/BBDN-BlackboardData-Python

A sample of scripts that demonstrate how to use the Snowflake Python Connector to run queries against Blackboard Data

Primary LanguagePythonOtherNOASSERTION

Blackboard Data Python Demos

This project contains three sample scripts to run queries against Blackboard Data, pull them into Pandas Dataframes, and export the data to CSV files. In these samples, we have three queries:

  • Time Spent In Learn
select
   lp.last_name,
   lp.first_name,
   lsa.person_id,
   month(first_accessed_time) as month,
   round(sum(duration_sum)/60,0) as duration_minutes
from cdm_lms.session_activity lsa
inner join cdm_lms.person lp
   on lp.id = lsa.person_id
where
   year(first_accessed_time) = 2018
group by
   lp.last_name,
   lp.first_name,
   lsa.person_id,
   month(first_accessed_time
  • Time Spent In Collab
select
  count(distinct room_id) as room_count,
  count(id) as session_count,
  session_count / room_count as avg_sessions_per_room,
  sum(attended_duration/60) as session_minutes_sum
from cdm_clb.session
where attended_duration > 0
  • Activity Equals Success
select
  grade_band,
  round(avg(ns_clean),2) as avg_grade,
  round(avg(total_duration_sum)/60,0) as avg_course_minutes,
  round(avg(total_interaction_cnt),0) as avg_course_interactions,
  round(avg(course_access_cnt),0) as avg_course_accesses,
  round(avg(clb_duration_sum)/60,0) as avg_collab_minutes,
  round(avg(clb_access_cnt),2) as avg_collab_accesses
from
( -- SUMMARIZE COURSE ACTIVITY
    select
        person_course_id,
        course_id,
        person_id,
        sum(duration_sum) as total_duration_sum,
        sum(interaction_cnt) as total_interaction_cnt,
        count(id) as course_access_cnt
    from cdm_lms.course_activity
    group by
        person_course_id,
        course_id,
        person_id
) lms
inner join
( -- SUMMARIZE COLLABORATE ACTIVITY
    select
        mcr.lms_course_id,
        mp.lms_person_id,
        sum(ca.duration) as clb_duration_sum,
        count(ca.id) as clb_access_cnt
    from cdm_clb.attendance ca
    inner join cdm_clb.session cs
        on ca.session_id = cs.id
    inner join cdm_map.course_room mcr
        on cs.room_id = mcr.clb_room_id
    inner join cdm_map.person mp
        on mp.clb_person_id = ca.person_id
    group by
        mcr.lms_course_id,
        mp.lms_person_id
) clb
    on clb.lms_course_id = lms.course_id
    and clb.lms_person_id = lms.person_id
inner join
( -- GET TOTAL COURSE GRADE
  select
      lg.person_course_id as lpc_id,
      lg.normalized_score,
      case
          when lg.normalized_score > 1 then 1
          when lg.normalized_score < 0 then 0
          else lg.normalized_score
      end as ns_clean,
      ntile(4) over (order by ns_clean) as grade_band
  from cdm_lms.grade lg
  inner join cdm_lms.gradebook lgb
      on lg.gradebook_id = lgb.id
      and lgb.final_grade_ind = 1
      and deleted_ind = 0
  where normalized_score is not null
) grd
    on grd.lpc_id = lms.person_course_id
group by grade_band
order by grade_band

Setting Up Your Environment

This project was built with Python 3.7. Other versions may work, but have not been tested. The project itself requires four Python Libraries:

  • Snowflake Python Connector
  • Snowflake Python Connecter Pandas Updates
  • Pandas
  • Matplotlib
  • pyarrow (peer dependency and may need to be installed)

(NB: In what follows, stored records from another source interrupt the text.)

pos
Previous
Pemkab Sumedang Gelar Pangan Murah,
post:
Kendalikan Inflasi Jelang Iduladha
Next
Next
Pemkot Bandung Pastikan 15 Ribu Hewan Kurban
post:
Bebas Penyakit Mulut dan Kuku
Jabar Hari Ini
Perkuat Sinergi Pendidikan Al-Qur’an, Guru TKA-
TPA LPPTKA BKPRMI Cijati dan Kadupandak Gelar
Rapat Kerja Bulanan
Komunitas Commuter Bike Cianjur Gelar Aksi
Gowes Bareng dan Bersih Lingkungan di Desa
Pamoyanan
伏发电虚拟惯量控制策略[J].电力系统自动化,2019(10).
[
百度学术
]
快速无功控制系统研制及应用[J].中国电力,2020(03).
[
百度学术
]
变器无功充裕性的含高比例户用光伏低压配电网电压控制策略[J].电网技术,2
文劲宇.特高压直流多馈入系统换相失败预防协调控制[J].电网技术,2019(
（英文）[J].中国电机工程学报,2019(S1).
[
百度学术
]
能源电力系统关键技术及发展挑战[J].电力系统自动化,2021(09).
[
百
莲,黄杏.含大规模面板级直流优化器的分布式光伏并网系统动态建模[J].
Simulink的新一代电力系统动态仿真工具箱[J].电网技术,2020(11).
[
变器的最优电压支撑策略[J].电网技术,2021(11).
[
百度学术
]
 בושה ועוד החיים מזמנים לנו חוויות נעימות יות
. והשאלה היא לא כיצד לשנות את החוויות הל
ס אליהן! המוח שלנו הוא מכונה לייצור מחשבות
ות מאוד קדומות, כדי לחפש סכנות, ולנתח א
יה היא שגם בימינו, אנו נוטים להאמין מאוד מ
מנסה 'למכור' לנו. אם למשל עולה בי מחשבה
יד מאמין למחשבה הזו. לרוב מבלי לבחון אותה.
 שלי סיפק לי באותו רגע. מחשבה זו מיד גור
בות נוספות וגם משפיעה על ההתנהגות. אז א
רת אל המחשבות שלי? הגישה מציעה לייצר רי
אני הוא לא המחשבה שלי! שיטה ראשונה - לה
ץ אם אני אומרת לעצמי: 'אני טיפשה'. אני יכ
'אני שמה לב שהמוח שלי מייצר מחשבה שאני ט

To install the libraries, use pip:

# Install Snowflake Python Connector

pip install --upgrade snowflake-connector-python

# Install Snowflake Python Connector Pandas Updates
# Double quotes required on MacOS, not required on windows

pip install "snowflake-connector-python[pandas]"

# Install Pandas

pip install --upgrade pandas

# Install matplotlib

pip install --upgrade matplotlib

Or you can use the requirements.txt install method. This can be done either in your venv (virutal environment) or on your system python3 version.

python3 -m pip install --user -r ./requirements.txt

The next step is to set up your configuration. You will see the file ConfigTemplate.py. Copy this file to Config.py and edit your settings. You will need your username and password for logging into Snowflake, the account ID, and the Warehouse and Database names. To find your account ID, simply look at your snowflake URL. It will be something like https://12345.snowflakecomputing.com. 12345 is your account number.

To verify your settings, run python verify.py. This will print out the version of Snowflake you are running.

Assuming the verification works, you can simply run the three scripts by typing python followed by the file name.

You can also run the demo to let it run all demo queries and see them in action using the bbdn_utils module:

python3 ./Demo.py